Regionally, the patterns are very clear:
- The West is growing except for two very expensive states in rapid population decline -- California and Hawaii -- and one cold state -- Alaska.
- The South is growing, but some parts more than others. The Atlantic coast states of North Carolina, South Carolina, and Georgia have been highly attractive. Florida's growth, strong for many years, has been tapering considerably as the cost of living there skyrockets. Louisiana and Mississippi had a period of substantial out-migration owing to hurricanes, but are bouncing back. Texas, with a low cost of living, decent job opportunities, and no personal income tax, has a growing rate of in-migration; Tennessee is also doing quite well.

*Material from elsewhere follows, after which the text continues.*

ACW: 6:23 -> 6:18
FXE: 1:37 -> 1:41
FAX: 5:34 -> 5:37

- The Midwest is shrinking, predictably; but perhaps surprisingly, Illinois leads the way -- its recent levels of out-migration are higher than those of Michigan or Ohio. This is probably due to the high cost of living in Chicago, which was a pretty affordable city 20 years ago but is now unenviably rated America's "most overpriced city" by Forbes Magazine. The Midwest really has no strong spots. Even Minnesota, often touted as an economic development success story, had overall out-migration for 2000-2007; it's just too cold there.

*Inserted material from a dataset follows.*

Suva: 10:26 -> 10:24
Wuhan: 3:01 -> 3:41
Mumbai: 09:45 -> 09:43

- The Northeast is troubled because of its ridiculous cost of living. The three states with the highest rates of out-migration from 2000-2007 (leaving special case Louisiana aside) are New York (1.1%), New Jersey (0.7%), and Massachusetts (0.7%). The situation in Connecticut and Rhode Island has been substantially worsening as well.

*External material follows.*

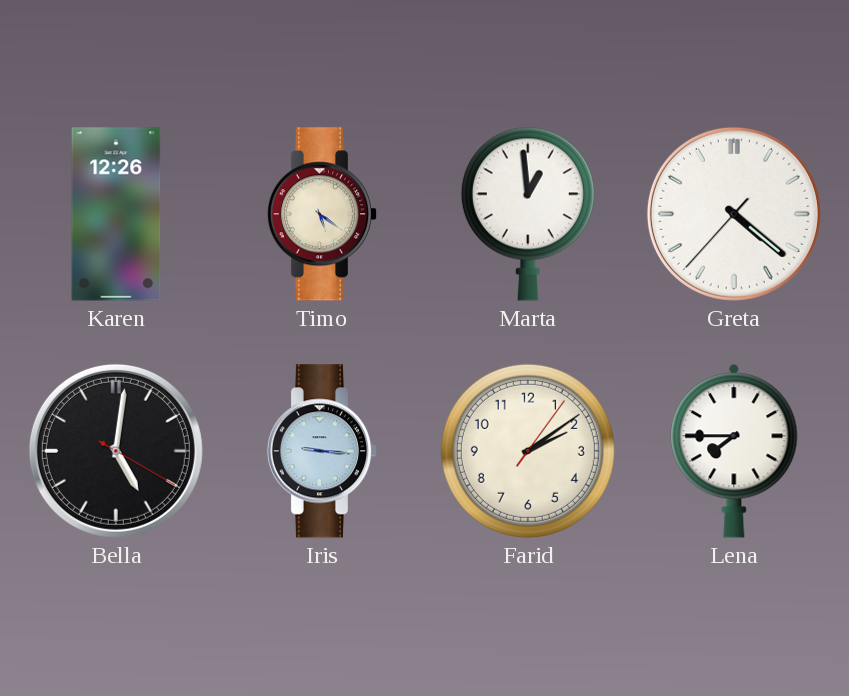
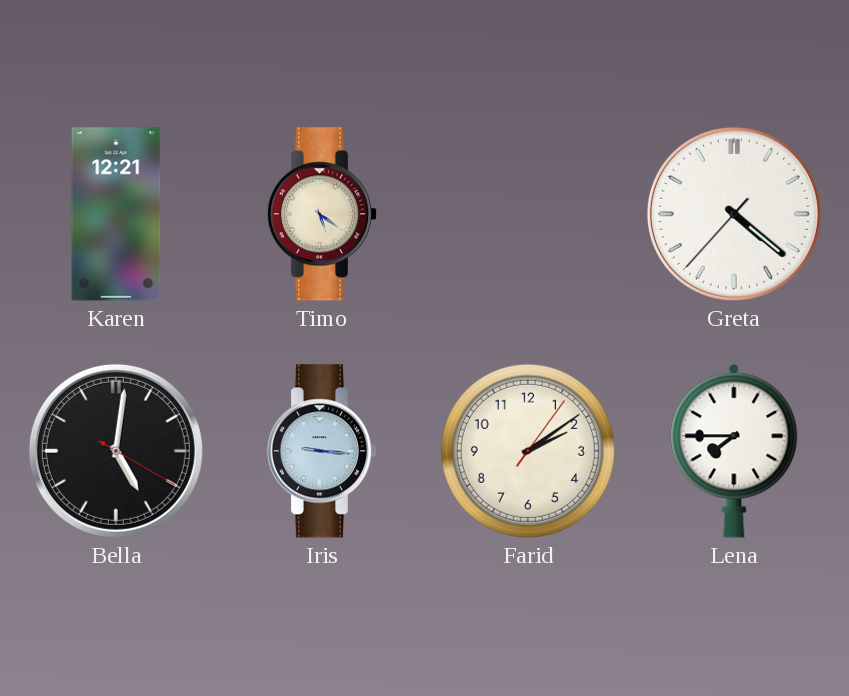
Karen: 12:26 -> 12:21
Marta: 12:59 -> none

I notice that my own moves throughout my adult life illustrate all three of the patterns I enumerated:
- New Jersey to California, 1985 -- Move to better climate and (at that time) better economic opportunity.
- California to Illinois, 1989 -- The Bay Area was getting phenomenally expensive, and Chicago was still affordable. So this was an economy-based move, but I went backwards on climate -- and I have to say, I always regretted it.
- Illinois to Wisconsin, 2002 -- Now Chicago was getting phenomenally expensive; Wisconsin was way more affordable (and has remained so).
- Wisconsin to Nevada, 2009 -- The trifecta: moving for better economic opportunity, better affordability (since Nevada has no state income tax, and Wisconsin has a high one), and better climate.